It’s my teeth. I can’t help it. I have really big teeth. One time before a meet, I borrowed some black nail polish from one of my Goth moths and painted my teeth to look like points. Final heat, there was this guy, thought he was pretty good, grinned at me when he realized he could stay with Navy’s monster right through the final turn. Then I gave him the Look, and a second later, exactly one stroke later, I showed the teeth. Poor baby did a guppy mouth. Tried to swallow the pool. Made him heavy, I suppose. Shit happens. He was lucky his timer saw him go down. I never saw him, of course. I was too busy winning. I did see the bubble, now that I think of it. Big one, too.

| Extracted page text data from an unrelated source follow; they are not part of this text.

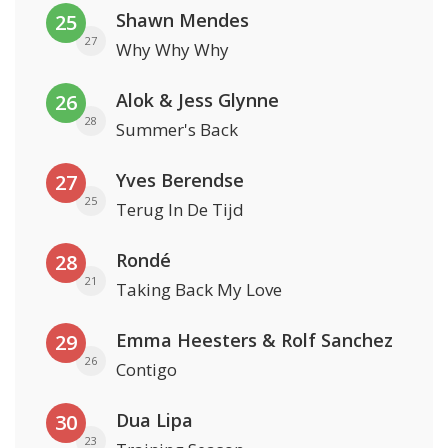
Shawn Mendes
25
27
Why Why Why
Alok & Jess Glynne
26
28
Summer's Back
Yves Berendse
27
25
Terug In De Tijd
Rondé
28
21
Taking Back My Love
Emma Heesters & Rolf Sanchez
29
26
Contigo
Dua Lipa
30
23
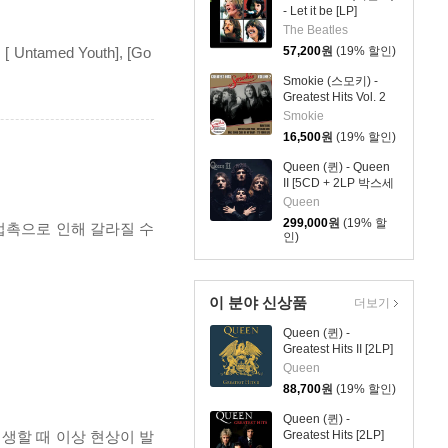
- Let it be [LP]
The Beatles
amed Youth], [Go
57,200
원
(19% 할인)
Smokie (스모키) -
Greatest Hits Vol. 2
"Gold" (그레이티스트
Smokie
히츠 2집 '골드') [New
16,500
원
(19% 할인)
Extended Version]
Queen (퀸) - Queen
II [5CD + 2LP 박스세
트]
Queen
299,000
원
(19% 할
 접촉으로 인해 갈라질 수
인)
이 분야 신상품
더보기
Queen (퀸) -
Greatest Hits II [2LP]
Queen
88,700
원
(19% 할인)
Queen (퀸) -
재생할 때 이상 현상이 발
Greatest Hits [2LP]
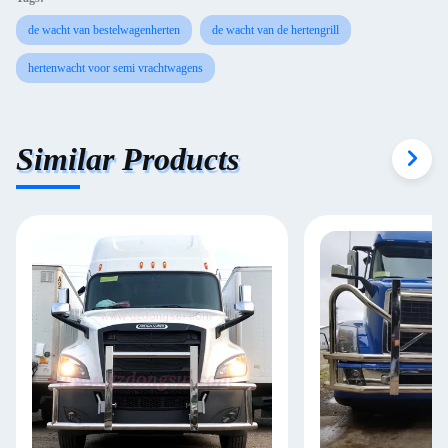
de wacht van bestelwagenherten
de wacht van de hertengrill
hertenwacht voor semi vrachtwagens
Similar Products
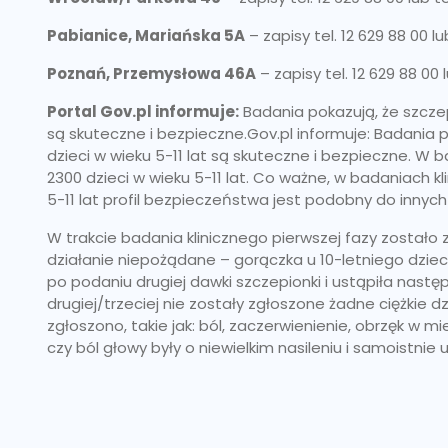
Pabianice, Mariańska 5A
– zapisy tel. 12 629 88 00 lu
Poznań, Przemysłowa 46A
– zapisy tel. 12 629 88 00 
Portal Gov.pl informuje:
Badania pokazują, że szczepi
są skuteczne i bezpieczne.Gov.pl informuje: Badania p
dzieci w wieku 5-11 lat są skuteczne i bezpieczne. W 
2300 dzieci w wieku 5-11 lat. Co ważne, w badaniach kl
5-11 lat profil bezpieczeństwa jest podobny do innyc
W trakcie badania klinicznego pierwszej fazy zostało 
działanie niepożądane – gorączka u 10-letniego dziec
po podaniu drugiej dawki szczepionki i ustąpiła nastę
drugiej/trzeciej nie zostały zgłoszone żadne ciężkie d
zgłoszono, takie jak: ból, zaczerwienienie, obrzęk w m
czy ból głowy były o niewielkim nasileniu i samoistnie u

The best part of formation time is when the plebes, all finished with their chow calls, come chopping down the center of the passageway, hands rigid at their sides, eyes in the boat, yes, sir, knowing within a few seconds what time it is, but having to give way to the upperclassmen, because that’s how it works here at Canoe U. They had sixty, now fifty seconds to get down the stairwell-that’s ladder to you, plebe-dweeb-and into ranks. We don’t obstruct them on purpose, although it does happen. And, of course, you bump into me and you get an automatic come-around. On the other hand, if they aren’t in formation by the time the formation bell rings, they’re down on the demerit pad anyway. Can’t win, if you’re a plebe, can you? No, you can’t. That’s the beauty of the system. Make it hopeless, see what they do, see who gives up, who doesn’t, and then help the strong ones figure it out. To recognize the system, and, better yet, how to beat the system.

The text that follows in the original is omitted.